"Pollicino va sen-za pen-sie-ro, segue i sassoli-ni sul sen-tiero
Corri! Scappa! L'orco ti è vi-ci-no! Forza! Torna a ca-sa, Po-lli-cino!"
Siedo sotto un gazebo di legno su un terrazzo all'ultimo piano di un palazzo aggrappato alla collina.
Intorno non c'è nessuno: rumori, pochi.
Le luci che violano il buio della notte sono quelle - su nel cielo - delle stelle.
In basso - sguarrata dai lampioni delle strade - la città rolla giù a precipizio come una frana.
Palazzi su palazzi uno sull'altro e il porto in fondo sembra un ultimo sbadiglio.
Ho una bottiglia di Greco - mezza, per l'esattezza - in un cestello col ghiaccio e un orizzonte d'inchiostro.

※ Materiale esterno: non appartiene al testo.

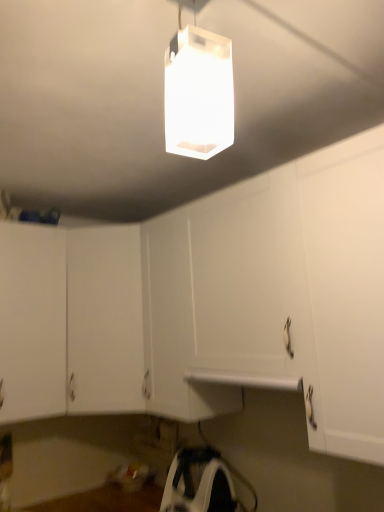 Question: Does white matte cabinet at center, which is the 1th cabinetry from right to left, have a smaller size compared to transparent plastic lamp at upper center?

Choices:
 (A) yes
 (B) no

Answer: (B)

Question: Are white matte cabinet at center, which is the 1th cabinetry from right to left, and transparent plastic lamp at upper center beside each other?

Choices:
 (A) no
 (B) yes

Answer: (A)

Question: Considering the relative positions of white matte cabinet at center, which appears as the second cabinetry when viewed from the left, and transparent plastic lamp at upper center in the image provided, is white matte cabinet at center, which appears as the second cabinetry when viewed from the left, to the left of transparent plastic lamp at upper center from the viewer's perspective?

Choices:
 (A) yes
 (B) no

Answer: (A)

Question: Is white matte cabinet at center, which appears as the second cabinetry when viewed from the left, surrounding transparent plastic lamp at upper center?

Choices:
 (A) yes
 (B) no

Answer: (B)

Question: Would you consider white matte cabinet at center, which is the 1th cabinetry from right to left, to be distant from transparent plastic lamp at upper center?

Choices:
 (A) yes
 (B) no

Answer: (A)

Question: Is point (59, 321) closer or farther from the camera than point (203, 44)?

Choices:
 (A) farther
 (B) closer

Answer: (A)

Question: In terms of width, does white matte cabinet at lower left, the 1th cabinetry viewed from the left, look wider or thinner when compared to transparent plastic lamp at upper center?

Choices:
 (A) thin
 (B) wide

Answer: (B)

Question: Is white matte cabinet at lower left, the 1th cabinetry viewed from the left, taller or shorter than transparent plastic lamp at upper center?

Choices:
 (A) short
 (B) tall

Answer: (B)

Question: Do you think white matte cabinet at lower left, the 2th cabinetry positioned from the right, is within transparent plastic lamp at upper center, or outside of it?

Choices:
 (A) inside
 (B) outside

Answer: (B)

Question: Is white matte cabinet at lower left, the 1th cabinetry viewed from the left, taller or shorter than white plastic iron at lower center?

Choices:
 (A) tall
 (B) short

Answer: (A)

Question: Does point click(13, 373) appear closer or farther from the camera than point click(203, 480)?

Choices:
 (A) closer
 (B) farther

Answer: (B)

Question: Looking at their shapes, would you say white matte cabinet at lower left, the 1th cabinetry viewed from the left, is wider or thinner than white plastic iron at lower center?

Choices:
 (A) wide
 (B) thin

Answer: (A)

Question: In the image, is white matte cabinet at lower left, the 2th cabinetry positioned from the right, on the left side or the right side of white plastic iron at lower center?

Choices:
 (A) right
 (B) left

Answer: (B)

Question: Based on their sizes in the image, would you say white plastic iron at lower center is bigger or smaller than transparent plastic lamp at upper center?

Choices:
 (A) small
 (B) big

Answer: (B)

Question: Is point [188, 471] closer or farther from the camera than point [205, 154]?

Choices:
 (A) closer
 (B) farther

Answer: (B) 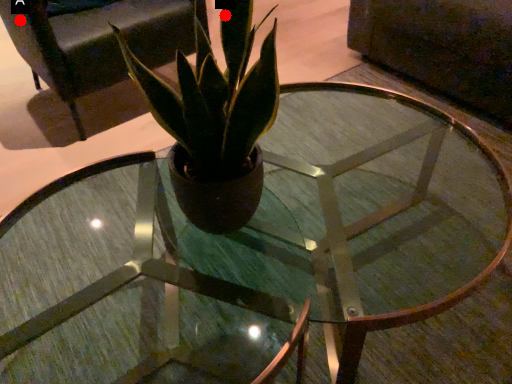 Question: Two points are circled on the image, labeled by A and B beside each circle. Which point appears farthest from the camera in this image?

Choices:
 (A) A is further
 (B) B is further

Answer: (A)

Finché non è finito il vino o l'orizzonte - o entrambi, non ho voglia di pensarci - resterò qui.
I conti, poi, alla fine.
Adesso non ho voglia di pensarci.
E' molto bello questo posto, è ben curato; ci sono rose, gardenie, gerani, azalee, camelie.
Sopratutto, c'è il profumo dei gelsomini.
Adoro il tè al gelsomino, ne berrei a litri, e adoro fumare la
šīša all'aroma di mela nel narghilè.
Laggiù nel golfo si sbriciolano vecchi ricordi.
La prima volta che mi immersi sott'acqua
A Marechiaro.
Bisogna prendere fiato, farsi molto coraggio, mettere giù la testa, piegarsi ad angolo retto e darsi un colpo coi reni.
Andare giù.
Dritti.
Di testa.
Giù.
Senza paura.
Fiato e coraggio, poi di coraggio ne occorre sempre meno.
Questa cosa ho cercato di insegnarla alle mie figlie.
E' molto utile, e una volta superata sembra più nulla.
Ho perso un pezzo - è il tributo del vivere e morire - di allora, ciò che sono stato, e questo è un tentativo maldestro di ritrovarlo.
E' un'illusione.
Bisognerebbe essere onesti, dire le cose come stanno.
Bisognerebbe che chiunque legga capisca, che tutto sia chiaro.
Certe cose non vogliono metafore, non hanno giri.
Mi limito a questa bottiglia, ciò che ne resta.
Ci sono tentativi che vanno a vuoto.
Parole giusto che ce n'è ancora.
Buona notte.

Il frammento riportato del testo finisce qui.